Спокойно она выплакала накопившееся слезы, с достоинством вытерпела боль и вынесла тоскливое одиночество, потому что чувствовала, насколько легче становится на душе, и как тревожное внутреннее терзание уступает умиротворенному, наполняющему все ее существо покою. Астория нашла свою точку равновесия и заботливо ее берегла, опасаясь вернуться в Англию преждевременно и тем самым поставить под угрозу установившийся в душе баланс. В подобных делах не стоило полагаться на сроки и чужие советы. Она знала, что поймет, когда наступит пора возвращаться домой.
С задумчивой неуверенностью на сердце Астория брела вдоль ставшего практически родным пляжа и размышляла о том, как наверняка нелегко пройдет ее расставание с этими местами. День был удивительно приятный, не слишком жаркий или ветреный, солнце не слепило глаза, ветер был ласковым другом, а море — знающей обо всех тайнах подругой, но все же приближалось время если не встречи с Англией, то хотя бы перемены мест. Нового путешествия, что, наконец, положит начало исполнению каждой воспрявшей из небытия мечты. Помимо безудержного увлечения магловским миром, чему в последние месяцы Астория предавалась со всей страстью спустя годы добравшегося до желаемого человека, оставалось… еще кое-что. Дело, которым Астория не посмела заняться даже до встречи с Драко. Все как-то не складывалось: родители были против, свободного места не оказалось и не предвиделось, а потом… потом она выбрала другую судьбу и забыла на долгих восемь лет, лишь иногда, в минуты особого отчаяния, сокрушаясь, что не обеспечила себя хоть одним безраздельно собственным занятием.
Если она решится осуществить свою затею в этом году, если у нее получится, то вернуться домой придется совсем скоро. Но готова ли она к тому, что ее ждет? Конечно, если она достигнет в своем начинании успеха, от многих неприятных факторов ее избавят новые обстоятельства, но прежде ей предстоит объясняться с людьми, выслушивать чужие мнения, сплетни, слова неуместного сочувствия и попадать в неловкие ситуации, когда кто-то по привычке или по незнанию обратится к ней как к…
— Миссис Малфой?
Астория успела сделать еще несколько шагов, утопая по щиколотки в песке, прежде чем фоном прозвучавшие слова обрели смысл. Адресата — в ее лице. Дернувшись от неожиданности, она неуклюже остановилась и медленно обернулась, еще не понимая, чей голос, довольно знакомый, только что услышала. Она ничуть не была готова к тому, что перед ней предстанет полуобнаженный Кингсли Бруствер в цветастых пляжных шортах и странном головном уборе.

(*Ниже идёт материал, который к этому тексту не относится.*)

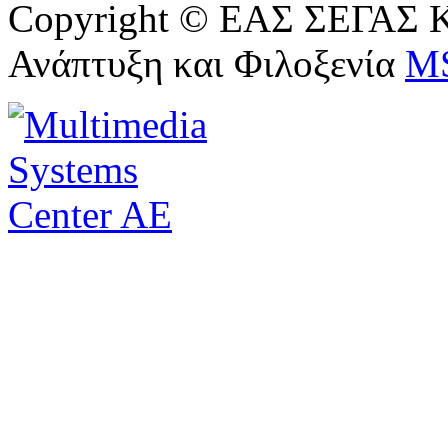
Copyright © ΕΑΣ ΣΕΓΑΣ Κ
Ανάπτυξη και Φιλοξενία
M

Ошарашенная, Астория не сразу смогла заговорить, уставившись на приветливо улыбающегося ей представителя британского мира.
— Г-господин министр? — Голос у нее немного сбивался, но ситуации нелепее в ее жизни прежде не случалось. За проведенные здесь месяцы она не встретила ни одной знакомой души, она выбрала это место, зная, что оно не популярно у английских волшебников в частности и англичан вообще. В конце концов, это был магловский пляж!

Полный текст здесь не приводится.